How much the payouts would be could be based on a variety of factors, including interest rates on government bonds; mortality tables that, among other things, take into account that healthier people are more likely to buy annuities; and administrative costs. This new product wouldn’t cost the government a penny. In fact, the Treasury would benefit. It is only an incremental move beyond issuing inflation-adjusted bonds, which the Treasury already does. By allowing the government to tap a new class of investors, the cost of government borrowing over all would probably drop.

These professors have more knowledge about finances in their pinky toe then I can possibly hope to learn my entire life life, but I can’t believe they would make a statement like “this new product wouldn’t cost the government a penny.”  That would assume that that no insurance company who sold annuities ever lost money on a particular annuity or annuity like product? That is ludicrous.

Notwithstanding, politically I hate the idea.  It is providing more money to a government that can’t seem to get spending under control.  Yes, the federal government would get an influx of cash in the billions, but it would be taking on billions multiplied by growth/guarantees of liability. Insurance companies, while bloated themselves, are set up for this…why put the government in the middle?

On the other hand, would I buy one myself? Maybe.  This type of safety usually costs money, think about comparing US Treasury Bonds (~0%) vs. Greece Treasury Bonds (nearing 20%).   So it is obvious that it won’t pay as well as a standard annuity, but that spread is what would make the decision.

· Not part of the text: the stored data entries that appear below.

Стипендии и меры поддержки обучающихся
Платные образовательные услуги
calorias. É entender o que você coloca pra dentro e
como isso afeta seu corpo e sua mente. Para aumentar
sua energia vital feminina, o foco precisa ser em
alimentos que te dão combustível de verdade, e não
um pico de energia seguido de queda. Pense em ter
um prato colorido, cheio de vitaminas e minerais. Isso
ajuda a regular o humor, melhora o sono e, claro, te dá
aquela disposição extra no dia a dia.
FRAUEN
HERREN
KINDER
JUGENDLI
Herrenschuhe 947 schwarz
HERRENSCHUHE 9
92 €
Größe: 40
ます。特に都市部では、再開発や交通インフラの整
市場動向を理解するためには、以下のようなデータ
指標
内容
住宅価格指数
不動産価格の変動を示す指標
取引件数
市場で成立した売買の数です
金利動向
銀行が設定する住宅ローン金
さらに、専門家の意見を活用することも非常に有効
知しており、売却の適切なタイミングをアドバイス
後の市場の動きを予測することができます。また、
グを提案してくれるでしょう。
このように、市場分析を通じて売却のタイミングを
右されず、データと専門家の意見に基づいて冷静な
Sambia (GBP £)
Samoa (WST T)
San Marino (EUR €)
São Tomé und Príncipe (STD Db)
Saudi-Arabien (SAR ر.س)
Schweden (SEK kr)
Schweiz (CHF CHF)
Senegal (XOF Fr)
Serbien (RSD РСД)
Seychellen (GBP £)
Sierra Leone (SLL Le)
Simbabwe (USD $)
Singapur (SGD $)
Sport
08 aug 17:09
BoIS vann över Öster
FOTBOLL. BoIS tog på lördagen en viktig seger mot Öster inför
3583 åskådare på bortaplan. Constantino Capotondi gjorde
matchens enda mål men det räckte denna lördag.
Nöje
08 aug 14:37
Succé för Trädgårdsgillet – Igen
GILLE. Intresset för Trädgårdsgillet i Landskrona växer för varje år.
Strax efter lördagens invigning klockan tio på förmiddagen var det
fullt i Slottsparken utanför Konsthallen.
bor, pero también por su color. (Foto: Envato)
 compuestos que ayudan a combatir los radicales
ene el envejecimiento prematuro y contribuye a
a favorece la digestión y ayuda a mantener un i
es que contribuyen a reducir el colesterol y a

Would you buy a U.S. Government Annuity?

8 Responses to Would You Buy a United States Government Annuity?

  1. JT McGee says:

    I buy it every year in Social Security…and it sucks!

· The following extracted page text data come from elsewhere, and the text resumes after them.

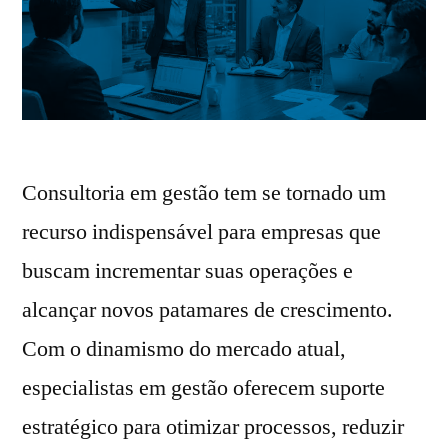
Consultoria em gestão tem se tornado um
recurso indispensável para empresas que
buscam incrementar suas operações e
alcançar novos patamares de crescimento.
Com o dinamismo do mercado atual,
especialistas em gestão oferecem suporte
estratégico para otimizar processos, reduzir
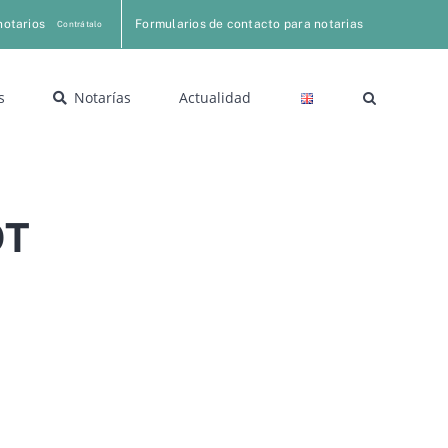
notarios
Formularios de contacto para notarias
Contrátalo
s
Notarías
Actualidad
OT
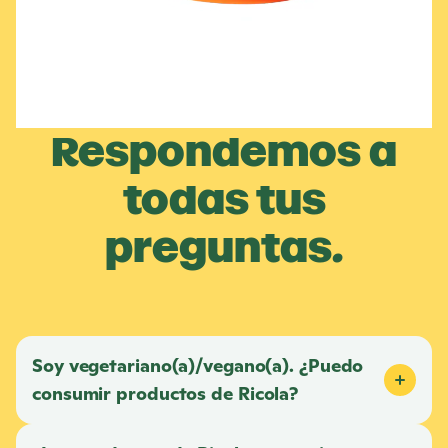
Respondemos a
todas tus
preguntas.
Soy vegetariano(a)/vegano(a). ¿Puedo
consumir productos de
Ricola
?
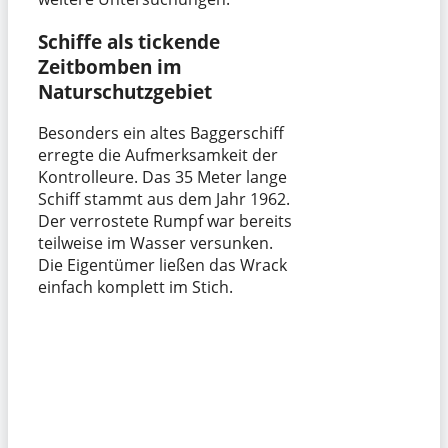
Schiffe als tickende
Zeitbomben im
Naturschutzgebiet
Besonders ein altes Baggerschiff
erregte die Aufmerksamkeit der
Kontrolleure. Das 35 Meter lange
Schiff stammt aus dem Jahr 1962.
Der verrostete Rumpf war bereits
teilweise im Wasser versunken.
Die Eigentümer ließen das Wrack
einfach komplett im Stich.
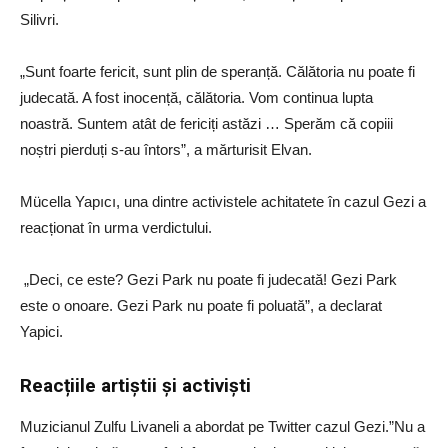
Silivri.
„Sunt foarte fericit, sunt plin de speranță. Călătoria nu poate fi
judecată. A fost inocență, călătoria. Vom continua lupta
noastră. Suntem atât de fericiți astăzi … Sperăm că copiii
noștri pierduți s-au întors”, a mărturisit Elvan.
Mücella Yapıcı, una dintre activistele achitatete în cazul Gezi a
reacționat în urma verdictului.
„Deci, ce este? Gezi Park nu poate fi judecată! Gezi Park
este o onoare. Gezi Park nu poate fi poluată”, a declarat
Yapici.
Reacțiile artiștii și activiști
Muzicianul Zulfu Livaneli a abordat pe Twitter cazul Gezi.”Nu a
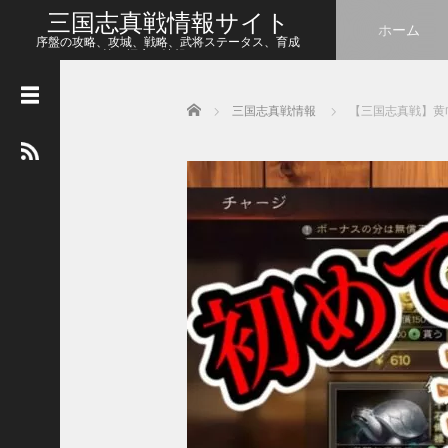
三国志真戦情報サイト
ホーム
序盤の攻略、攻城、戦略、武将ステータス、育成
等、幅広い情報をシェア
Home
三国志真戦情報
【三国志真戦】黄
人
気
の
記
事
【
三
国
志
真
戦
】
こ
の
状
態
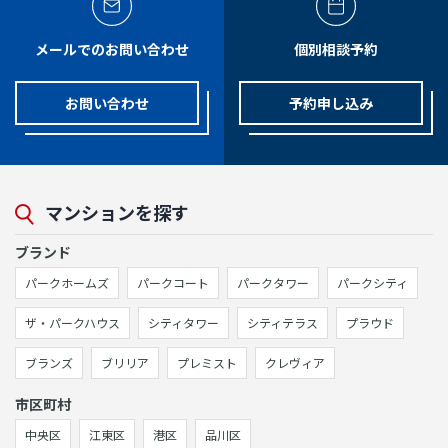
メールでのお問い合わせ
個別相談予約
お問い合わせ
予約申し込み
マンションを探す
ブランド
パークホームズ
パークコート
パークタワー
パークシティ
ザ・パークハウス
シティタワー
シティテラス
プラウド
ブランズ
ブリリア
プレミスト
クレヴィア
市区町村
中央区
江東区
港区
品川区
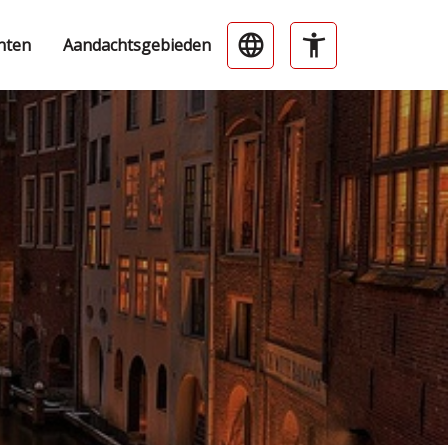
nten
Aandachtsgebieden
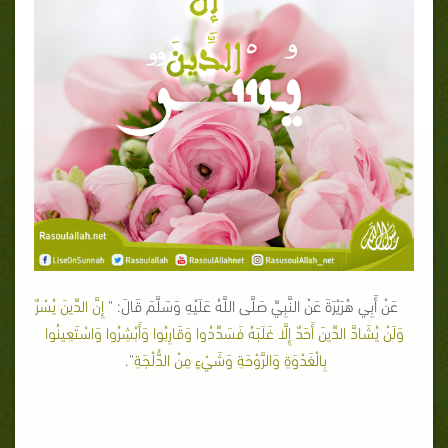
عَنْ أَبِي هُرَيْرَةَ عَنْ النَّبِيِّ صَلَّى اللَّهُ عَلَيْهِ وَسَلَّمَ قَالَ: "
إِنَّ الدِّينَ يُسْرٌ
وَلَنْ يُشَادَّ الدِّينَ أَحَدٌ إِلَّا غَلَبَهُ فَسَدِّدُوا وَقَارِبُوا وَأَبْشِرُوا وَاسْتَعِينُوا
بِالْغَدْوَةِ وَالرَّوْحَةِ وَشَيْءٍ مِنْ الدُّلْجَةِ
".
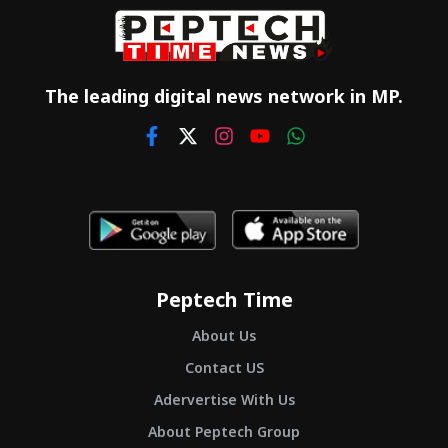
The leading digital news network in MP.
Peptech Time
About Us
Contact US
Adervertise With Us
About Peptech Group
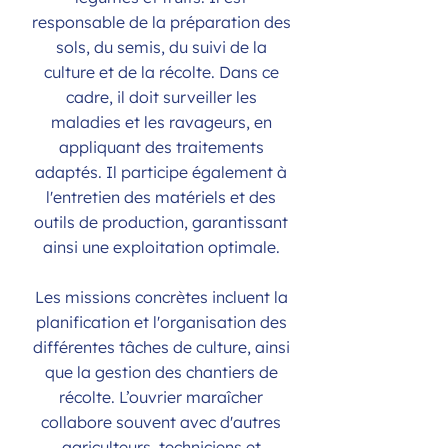
responsable de la préparation des
sols, du semis, du suivi de la
culture et de la récolte. Dans ce
cadre, il doit surveiller les
maladies et les ravageurs, en
appliquant des traitements
adaptés. Il participe également à
l'entretien des matériels et des
outils de production, garantissant
ainsi une exploitation optimale.
Les missions concrètes incluent la
planification et l'organisation des
différentes tâches de culture, ainsi
que la gestion des chantiers de
récolte. L’ouvrier maraîcher
collabore souvent avec d'autres
agriculteurs, techniciens et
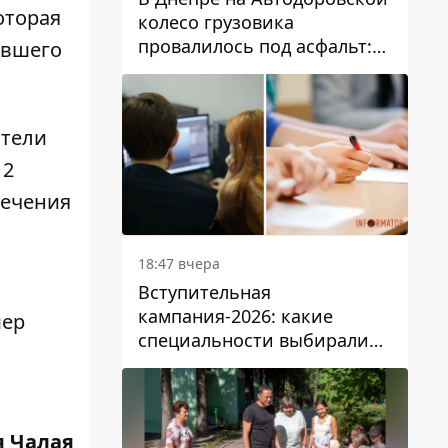
оторая
колесо грузовика
провалилось под асфальт:
авшего
движение заблокировано
атели
 2
сечения
18:47 вчера
Вступительная
кампания-2026: какие
мер
специальности выбирали
абитуриенты в Украине
 Чалая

    I share your concern that stems from economists saying “this won’t cost the government a penny.” After all, SS was supposed to be revenue-generating from beginning to end, and we know how that worked out.

  2. Andy Hough says:

    Insurance companies take the annuity money and invest it to make a profit while the government would most likely spend it immediately. It still might be a cheaper way for the government to borrow money though. I’d be for a government annuity if they used it to phase out Social Security.

    • Evan says:

      Like JT said, they kind are using a similar system but instead of an immediate annuity it is a Deferred annuity with a terrible ROI (for us).

      You are 1000% correct, if I sent in $100K for my Gov’t Annuity it would be spent before the check even cleared lol

  3. It would depend on the fee structure and details. Although I am a fan of Odean, it would have to have a better return than similar products. In general annuities have outrageous fees and large sales commissions. I assume the govt sales commissions wouldn’t be too high, but like Andy said, the govt. would probably spend the money instead of investing it.

    • Evan says:

      “Better return than similar products?”
      - Zero chance. Zero. You would be paying (i.e. not receiving) for safety.

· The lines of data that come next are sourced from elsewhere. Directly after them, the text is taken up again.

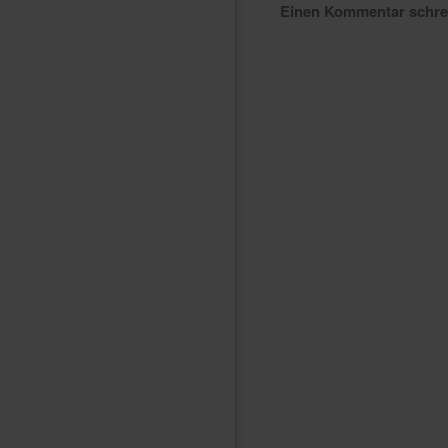
Einen Kommentar schr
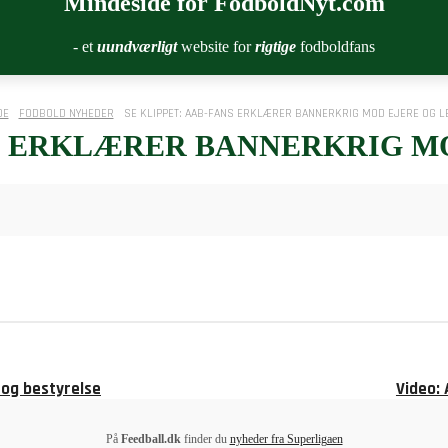
Mindeside for FodboldNyt.com
- et
uundværligt
website for
rigtige
fodboldfans
DE
FODBOLD NYHEDER
SE KLIPPET: AAB-FANS ERKLÆRER BANNERKRIG MOD EJERE OG L
NS ERKLÆRER BANNERKRIG M
og bestyrelse
Video:
På
Feedball.dk
finder du
nyheder fra Superligaen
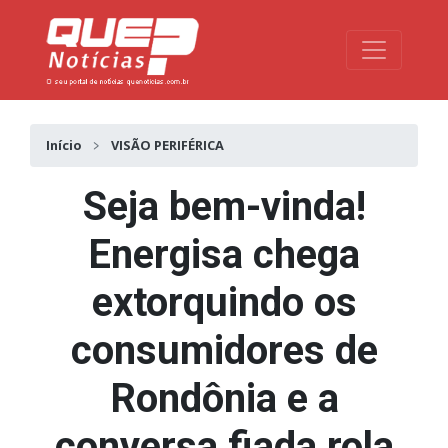
Toggle na
Início
VISÃO PERIFÉRICA
Seja bem-vinda!
Energisa chega
extorquindo os
consumidores de
Rondônia e a
conversa fiada rola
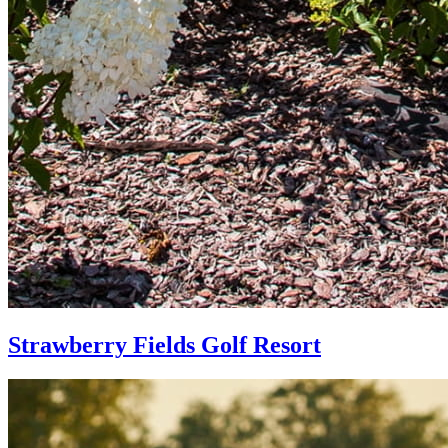
Strawberry Fields Golf Resort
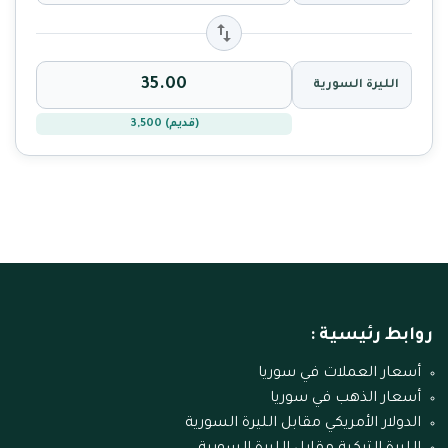
الليرة السورية
(قديم) 3,500
روابط رئيسية :
أسعار العملات في سوريا
أسعار الذهب في سوريا
الدولار الأمريكي مقابل الليرة السورية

      Annuities are an easy target for a lot of financial/investment advisors, but I really believe they have a place, even if it is a sliver, in most near-retirees portfolio.

  4. The problem is that government has a horrible track record with finances. It’s analogous to letting a drug junkie keep inventory on the drugs that the police department collect in drug raids.

    So yes, based on reality and the way that the government has a lack of financial sense, I would skip on this “pie in the sky” idea.